In-Memory Stores for Unit Tests
For non-CLI tests, use the in-memory store implementations directly:
from binex.stores.backends.memory import InMemoryExecutionStore, InMemoryArtifactStore
async def test_store_roundtrip():
store = InMemoryExecutionStore()
await store.record(execution_record)
result = await store.get_run(run_id)
assert result is not None
LiteLLM Mocking
Mock litellm.acompletion when testing LLM-backed nodes:
from unittest.mock import AsyncMock, patch
async def test_llm_adapter():
mock_response = AsyncMock()
mock_response.choices = [AsyncMock(message=AsyncMock(content="result"))]
with patch("litellm.acompletion", new_callable=AsyncMock, return_value=mock_response):
result = await adapter.execute(task, inputs, trace_id)
assert result[0].content == "result"
Custom Test Adapters
For orchestrator tests, create simple adapter classes instead of mocking:
class EchoAdapter:
"""Returns an artifact containing the node_id as content."""

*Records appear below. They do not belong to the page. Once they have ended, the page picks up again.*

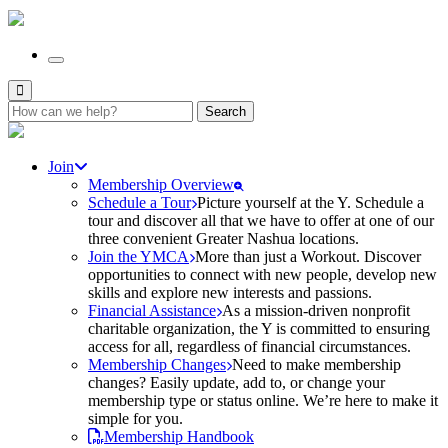
Search
for:
Join
Membership Overview
Schedule a Tour
Picture yourself at the Y. Schedule a
tour and discover all that we have to offer at one of our
three convenient Greater Nashua locations.
Join the YMCA
More than just a Workout. Discover
opportunities to connect with new people, develop new
skills and explore new interests and passions.
Financial Assistance
As a mission-driven nonprofit
charitable organization, the Y is committed to ensuring
access for all, regardless of financial circumstances.
Membership Changes
Need to make membership
changes? Easily update, add to, or change your
membership type or status online. We’re here to make it
simple for you.
Membership Handbook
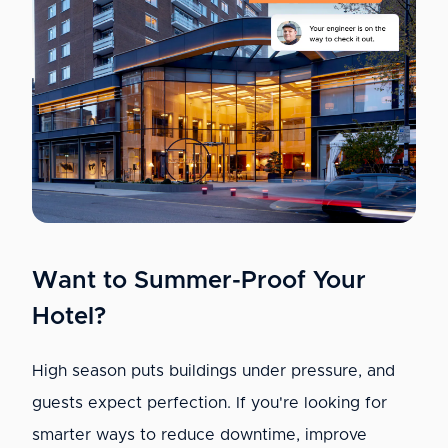
Want to Summer-Proof Your
Hotel?
High season puts buildings under pressure, and
guests expect perfection. If you're looking for
smarter ways to reduce downtime, improve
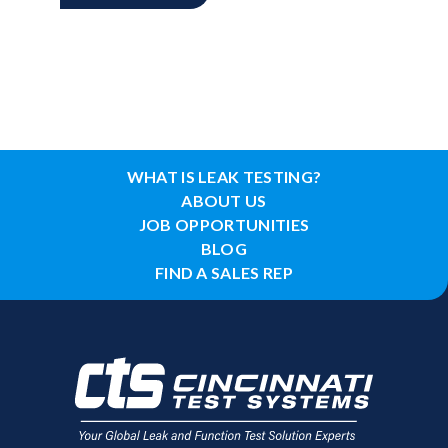
WHAT IS LEAK TESTING?
ABOUT US
JOB OPPORTUNITIES
BLOG
FIND A SALES REP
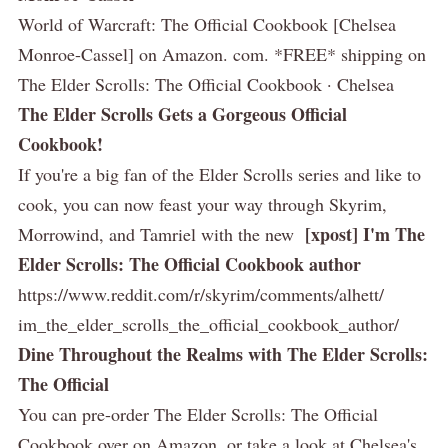
World of Warcraft: The Official Cookbook [Chelsea
Monroe-Cassel] on Amazon. com. *FREE* shipping on
The Elder Scrolls: The Official Cookbook · Chelsea
The Elder Scrolls Gets a Gorgeous Official
Cookbook!
If you're a big fan of the Elder Scrolls series and like to
cook, you can now feast your way through Skyrim,
[xpost] I'm The
Morrowind, and Tamriel with the new
Elder Scrolls: The Official Cookbook author
https://www.reddit.com/r/skyrim/comments/alhett/
im_the_elder_scrolls_the_official_cookbook_author/
Dine Throughout the Realms with The Elder Scrolls:
The Official
You can pre-order The Elder Scrolls: The Official
Cookbook over on Amazon, or take a look at Chelsea's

def __init__(self, content: str | None = None, *, fail: bool = False):
self._content = content
self._fail = fail
self.call_count = 0
async def execute(self, task, input_artifacts, trace_id):
self.call_count += 1
if self._fail:
raise RuntimeError(f"Node {task.node_id} failed")
content = self._content or f"result_from_{task.node_id}"
return [
Artifact(
id=f"art_{task.run_id}_{task.node_id}",
run_id=task.run_id,
type="result",
content=content,
lineage=Lineage(
produced_by=task.node_id,
derived_from=[a.id for a in input_artifacts],
),
)
]
async def cancel(self, task_id: str) -> None:
pass
async def health(self):
return AgentHealth.ALIVE
This pattern is used extensively in test_qa_phase4_core.py for testing orchestrator flows, retry logic, and DAG execution order.
Writing YAML Workflow Files in Tests
Use tmp_path and textwrap.dedent to create temporary workflow files:
import textwrap
from pathlib import Path
def _write_yaml(tmp_path: Path, content: str) -> Path:
wf = tmp_path / "wf.yaml"
wf.write_text(textwrap.dedent(content))
return wf
def test_run_command(tmp_path):
wf = _write_yaml(tmp_path, """\
name: test
nodes:
node1:
agent: "local://echo"
system_prompt: do_stuff
outputs: [result]
""")
# ... invoke CLI with str(wf)
Linting
Run ruff to check for style and import issues:
ruff check src/
The project uses these ruff rules: E (pycodestyle errors), F (pyflakes), I (isort), N (naming), W (warnings), UP (pyupgrade). Line length is 99 characters.
Code Coverage
To run tests with coverage:
python -m pytest tests/ --cov=src/binex --cov-report=term-missing
The current test suite achieves approximately 96% code coverage.